== Exercise input ==
BEGIN

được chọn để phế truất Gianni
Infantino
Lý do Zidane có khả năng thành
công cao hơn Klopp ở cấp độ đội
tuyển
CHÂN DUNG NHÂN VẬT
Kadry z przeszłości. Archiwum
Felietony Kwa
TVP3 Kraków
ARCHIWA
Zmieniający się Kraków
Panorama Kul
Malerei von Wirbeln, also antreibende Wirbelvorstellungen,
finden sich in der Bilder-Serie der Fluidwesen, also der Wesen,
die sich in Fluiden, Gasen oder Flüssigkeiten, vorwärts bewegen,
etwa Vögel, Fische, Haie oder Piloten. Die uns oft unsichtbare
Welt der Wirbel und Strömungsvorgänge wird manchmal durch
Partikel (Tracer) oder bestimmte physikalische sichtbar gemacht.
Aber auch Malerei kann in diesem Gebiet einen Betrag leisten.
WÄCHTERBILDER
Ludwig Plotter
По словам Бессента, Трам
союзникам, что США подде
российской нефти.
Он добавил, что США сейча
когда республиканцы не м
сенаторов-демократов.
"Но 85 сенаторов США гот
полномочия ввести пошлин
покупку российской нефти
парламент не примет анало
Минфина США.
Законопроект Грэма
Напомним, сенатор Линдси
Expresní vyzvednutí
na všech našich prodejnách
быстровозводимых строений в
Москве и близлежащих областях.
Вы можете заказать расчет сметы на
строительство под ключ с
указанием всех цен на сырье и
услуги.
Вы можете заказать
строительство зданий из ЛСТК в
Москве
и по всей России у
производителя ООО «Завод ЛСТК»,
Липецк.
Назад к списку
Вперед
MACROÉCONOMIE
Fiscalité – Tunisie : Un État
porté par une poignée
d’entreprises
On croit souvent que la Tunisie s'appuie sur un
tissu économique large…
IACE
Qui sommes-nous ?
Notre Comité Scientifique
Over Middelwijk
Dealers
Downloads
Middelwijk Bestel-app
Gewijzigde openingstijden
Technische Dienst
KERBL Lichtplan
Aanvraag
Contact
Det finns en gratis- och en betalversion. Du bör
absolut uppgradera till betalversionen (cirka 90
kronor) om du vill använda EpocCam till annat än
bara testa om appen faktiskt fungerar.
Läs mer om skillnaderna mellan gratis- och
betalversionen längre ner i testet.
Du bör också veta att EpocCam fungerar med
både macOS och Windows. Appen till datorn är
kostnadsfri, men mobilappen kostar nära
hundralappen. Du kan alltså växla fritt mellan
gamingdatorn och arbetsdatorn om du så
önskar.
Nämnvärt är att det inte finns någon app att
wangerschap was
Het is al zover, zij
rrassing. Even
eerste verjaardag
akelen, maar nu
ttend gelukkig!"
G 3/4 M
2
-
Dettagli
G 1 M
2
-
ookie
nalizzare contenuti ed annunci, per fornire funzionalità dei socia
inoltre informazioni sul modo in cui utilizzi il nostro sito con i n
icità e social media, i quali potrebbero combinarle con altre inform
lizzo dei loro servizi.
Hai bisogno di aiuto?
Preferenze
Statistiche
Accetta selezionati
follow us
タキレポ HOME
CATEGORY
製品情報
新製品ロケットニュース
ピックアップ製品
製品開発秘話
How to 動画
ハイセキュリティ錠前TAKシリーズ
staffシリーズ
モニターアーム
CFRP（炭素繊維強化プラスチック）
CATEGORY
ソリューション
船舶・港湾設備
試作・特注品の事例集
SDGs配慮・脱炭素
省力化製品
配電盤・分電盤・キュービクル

END

== Try it ==
What is needed is the number of lines in the data that contain "Middelwijk", given with nothing else.

== Result of the task ==
2